Facets meanwhile correspond to the different panels of a plot. Different facets can correspond to different levels of a categorical variable, or even different combinations of levels of a categorical variable. For example, I could have plotted the graph above with a different facet for each value of am:

mtcars %>% 
  mutate(am = recode_factor(am, "0" = "am = 0", "1" = "am = 1")) %>% 
  ggplot(aes(x = wt, y = mpg, size = cyl, colour = am)) +
  geom_point() + 
  scale_colour_discrete(breaks = c(0, 1)) +
  facet_wrap(~ am) +
  theme(legend.position = "right")

Even though colour is in theory redundant here, it can be nice to keep it anyway to differentiate different facets.

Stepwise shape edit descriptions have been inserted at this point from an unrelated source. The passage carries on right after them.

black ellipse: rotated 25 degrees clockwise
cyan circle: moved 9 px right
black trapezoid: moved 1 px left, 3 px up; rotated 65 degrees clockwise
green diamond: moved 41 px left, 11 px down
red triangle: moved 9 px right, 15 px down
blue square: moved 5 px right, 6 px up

More complex figures can facet by multiple variables at the same time, producing a grid of facets…

mtcars %>% 
  mutate(
    am = recode_factor(am, "0" = "am = 0", "1" = "am = 1"),
    vs = recode_factor(vs, "0" = "vs = 0", "1" = "vs = 1")
  ) %>% 
  ggplot(aes(x = wt, y = mpg, size = cyl, colour = am, shape = vs)) +
  geom_point() + 
  scale_colour_discrete(breaks = c(0, 1)) +
  scale_shape_discrete(guide = "none") +
  facet_grid(vs ~ am) +
  theme(legend.position = "right")

If we do this well, we can fit a lot of pertinent information into a figure. Beware, though – if we do it poorly, we can confuse the reader a lot!